Joys of the Shared Universe

A study in contrasts
I’ve been in a Cobalt City state of mind recently. Seeing as how I’m deep in edits on the new Dark Carnival anthology for this fall, writing new podcast scripts, and formatting one of the novels, it makes sense that the city would be on my mind. But the fun thing is that Cobalt City is on other peoples minds right now also. That makes for extra-special fun time!

See, there is this knot of authors working on projects set in the city right now. And no matter how much I think I’ve fleshed it out, there are always going to be unanswered questions. It’s natural for them to come to me for answers, and the fun begins when I realize I don’t have an answer.

Because that’s when things get collaborative! And being able to figure out those answers makes the whole world richer.

For example, I got this text: “Where did the name Cobalt City come from?”

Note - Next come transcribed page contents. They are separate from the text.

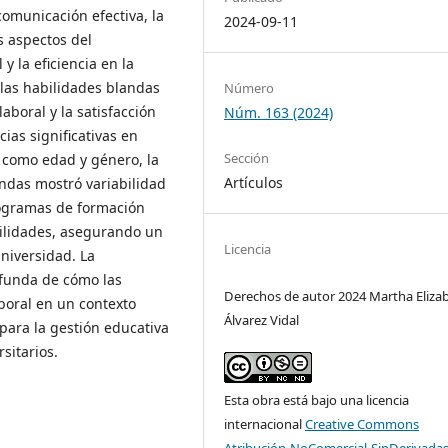
comunicación efectiva, la
2024-09-11
s aspectos del
y la eficiencia en la
 las habilidades blandas
Número
boral y la satisfacción
Núm. 163 (2024)
ias significativas en
Sección
 como edad y género, la
Artículos
andas mostró variabilidad
programas de formación
bilidades, asegurando un
Licencia
universidad. La
funda de cómo las
Derechos de autor 2024 Martha Eliza
boral en un contexto
Álvarez Vidal
 para la gestión educativa
sitarios.
Esta obra está bajo una licencia
internacional
Creative Commons
Atribución-NoComercial-SinDerivadas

I’ll be honest with you here and now. I never gave it a moment of thought. I mean, I figured it was coastal, and water is blue, so I came up with a name that reflected that. But that’s a lame-ass reason for people in a real city to name something. Maybe one of the early settlers was Bob Cobalt, and he was a used canoe salesman. Maybe it’s something else entirely. A few of us, including the person who asked the question, talked it over at writing group. Cobalt is used for ceramics. By making Cobalt City an early hub of ceramics manufacture, it does all kinds of things for the world. For instance it gives us a ceramics museum in Cobalt. It gives us nice ceramics in old buildings – door knobs, for instance. It gives us failing companies as the industry changes, leading to shuttered industrial kilns for disposing of bodies. It gives us the possibility of someone trying to innovate and create ceramic armor. Harlequin, one of the villains (to appear in an upcoming Neighborhoods story) uses a ceramic-coated staff, and now that ties in cleanly.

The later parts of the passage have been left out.